Trustees receive overview for first bond sale

C

Connor Pittman

1 min read
·
Jun 22 2023
GISD

After receiving approval for all three propositions that were part of a $1.2 billion package, Garland ISD has taken its first steps to issue the first tranche of the debt.

Trustees in the Tuesday, June 13, Bond Committee Meeting recommended an action item to establish the parameters for a first debt issuance not to exceed $150 million, a yield rate no more than 6% and a 25-year maturation period.

Debbie Cabrera, a former interim chief financial officer of Garland ISD, presented an overview of the first sale that will allocate $129.2 million for Proposition A projects, $14 million for Proposition B projects and $6.8 million for Proposition C projects.

Javier Fernandez, director of facilities, planning and construction services, presented a timeline of projects broken into five phases. The first phase is set to be completed in early 2027 with the fifth phase finishing by late 2028.

Phase one projects include the multi-program activity centers at all seven high schools — the entirety of Proposition B — playground replacement at 15 campuses and baseball and softball field turf replacements. 

“I wish we could do every elementary playground replacement right out of the gate,” Fernandez said. “The way we’re doing the work is breaking the work up in three different phases.”

Portable removal and several security upgrades are also planned for the first phase.

Additionally, the district is also working on a plan to create an online platform to monitor ongoing and future construction projects relating to the bond, said Fernandez. 

“The district can gain a lot of reporting and dashboarding that we will work with our communication and IT departments to start showing our community so it can go to the website and see the work taking place,” Fernandez said. 

Some work has already been completed on the turf replacements for baseball and softball facilities, which will serve as a model on how to move forward when further architect and engineering firms are selected in August.

“We want to make sure that when we do this work, that our citizens can be very proud of the work that’s being done,” Fernandez said. “The work today is going to establish us for the future as we move forward with some of our facilities.”

To manage the bond projects, job postings for a bond management team have been created with more scheduled to go online in the summer months.

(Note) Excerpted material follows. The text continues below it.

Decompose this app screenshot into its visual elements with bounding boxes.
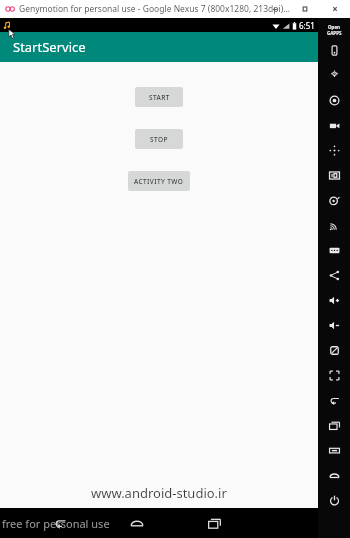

Fernandez and his team are also working on selecting a new office location for the management team and a software to help manage the funding and construction contracts.

The district’s financial advisor from Hilltop Securities, Erick Macha, said he thinks the bonds will sell competitively because of an early entry into the school district bond market and the district’s high credit rating. There is also a dedicated fund, which has $50 million earmarked for repaying the first $150 million in issued principal. 

“A large portion of the $150 million will be repaid within the first year,” Macha said. “It’s very favorable for the overall plan of finance. It will allow us to shorten the term of repayment that we’re proposing, which will save around $6 million in interest.”